Prompt
The required result is an exact copy of every line from the one with "Tehnologija u službi brzine" through the last line below, with the pictures left out.
======
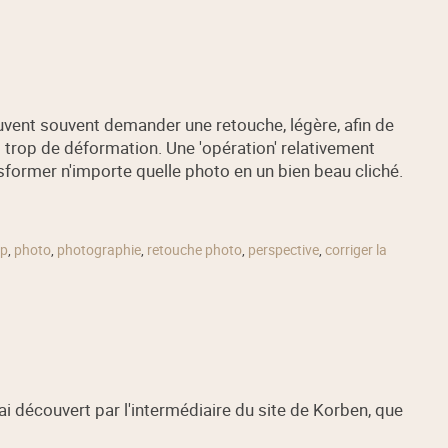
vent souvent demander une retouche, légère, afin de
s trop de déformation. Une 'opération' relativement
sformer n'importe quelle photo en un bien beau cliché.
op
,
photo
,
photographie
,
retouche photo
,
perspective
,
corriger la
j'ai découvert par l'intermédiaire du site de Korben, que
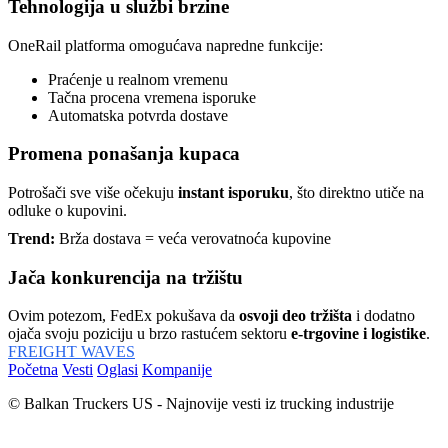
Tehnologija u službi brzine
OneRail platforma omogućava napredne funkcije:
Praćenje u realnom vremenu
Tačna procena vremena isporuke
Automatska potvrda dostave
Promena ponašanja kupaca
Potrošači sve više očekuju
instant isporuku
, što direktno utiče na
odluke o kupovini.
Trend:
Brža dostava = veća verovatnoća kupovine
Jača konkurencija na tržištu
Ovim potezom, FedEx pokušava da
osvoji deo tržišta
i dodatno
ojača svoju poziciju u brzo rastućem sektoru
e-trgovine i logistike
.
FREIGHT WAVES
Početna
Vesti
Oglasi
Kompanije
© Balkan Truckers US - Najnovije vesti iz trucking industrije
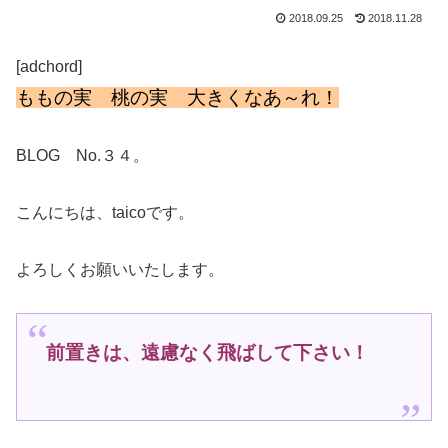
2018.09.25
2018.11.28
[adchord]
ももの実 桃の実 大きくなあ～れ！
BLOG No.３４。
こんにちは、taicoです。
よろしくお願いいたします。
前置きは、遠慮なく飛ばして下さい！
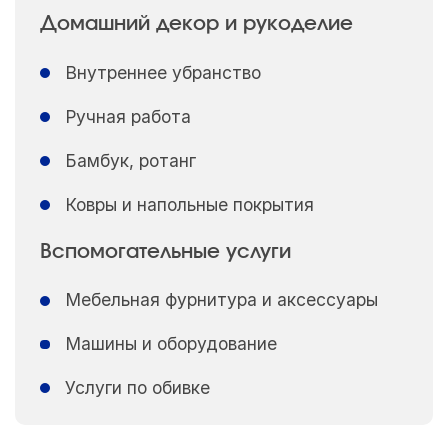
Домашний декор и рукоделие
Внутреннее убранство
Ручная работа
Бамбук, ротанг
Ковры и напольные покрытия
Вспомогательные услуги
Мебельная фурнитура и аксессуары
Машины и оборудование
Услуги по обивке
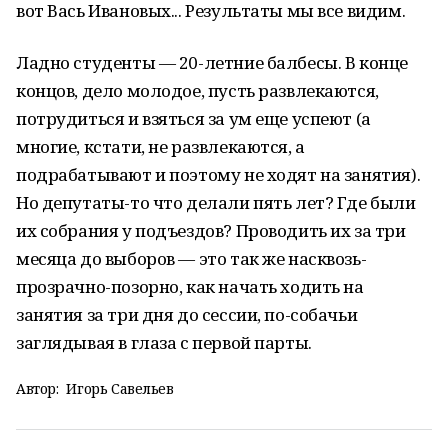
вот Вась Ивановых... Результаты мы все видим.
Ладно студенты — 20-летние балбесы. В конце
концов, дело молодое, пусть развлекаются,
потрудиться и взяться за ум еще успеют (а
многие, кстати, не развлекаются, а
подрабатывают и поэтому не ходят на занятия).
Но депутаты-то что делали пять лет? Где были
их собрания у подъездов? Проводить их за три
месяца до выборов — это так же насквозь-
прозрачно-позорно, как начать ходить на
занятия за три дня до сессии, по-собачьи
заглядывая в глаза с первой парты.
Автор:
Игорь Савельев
======
The completed task
Tehnologija u službi brzine
OneRail platforma omogućava napredne funkcije:
Praćenje u realnom vremenu
Tačna procena vremena isporuke
Automatska potvrda dostave
Promena ponašanja kupaca
Potrošači sve više očekuju
instant isporuku
, što direktno utiče na
odluke o kupovini.
Trend:
Brža dostava = veća verovatnoća kupovine
Jača konkurencija na tržištu
Ovim potezom, FedEx pokušava da
osvoji deo tržišta
i dodatno
ojača svoju poziciju u brzo rastućem sektoru
e-trgovine i logistike
.
FREIGHT WAVES
Početna
Vesti
Oglasi
Kompanije
© Balkan Truckers US - Najnovije vesti iz trucking industrije
2018.09.25
2018.11.28
[adchord]
ももの実 桃の実 大きくなあ～れ！
BLOG No.３４。
こんにちは、taicoです。
よろしくお願いいたします。
前置きは、遠慮なく飛ばして下さい！
Домашний декор и рукоделие
Внутреннее убранство
Ручная работа
Бамбук, ротанг
Ковры и напольные покрытия
Вспомогательные услуги
Мебельная фурнитура и аксессуары
Машины и оборудование
Услуги по обивке
вот Вась Ивановых... Результаты мы все видим.
Ладно студенты — 20-летние балбесы. В конце
концов, дело молодое, пусть развлекаются,
потрудиться и взяться за ум еще успеют (а
многие, кстати, не развлекаются, а
подрабатывают и поэтому не ходят на занятия).
Но депутаты-то что делали пять лет? Где были
их собрания у подъездов? Проводить их за три
месяца до выборов — это так же насквозь-
прозрачно-позорно, как начать ходить на
занятия за три дня до сессии, по-собачьи
заглядывая в глаза с первой парты.
Автор:
Игорь Савельев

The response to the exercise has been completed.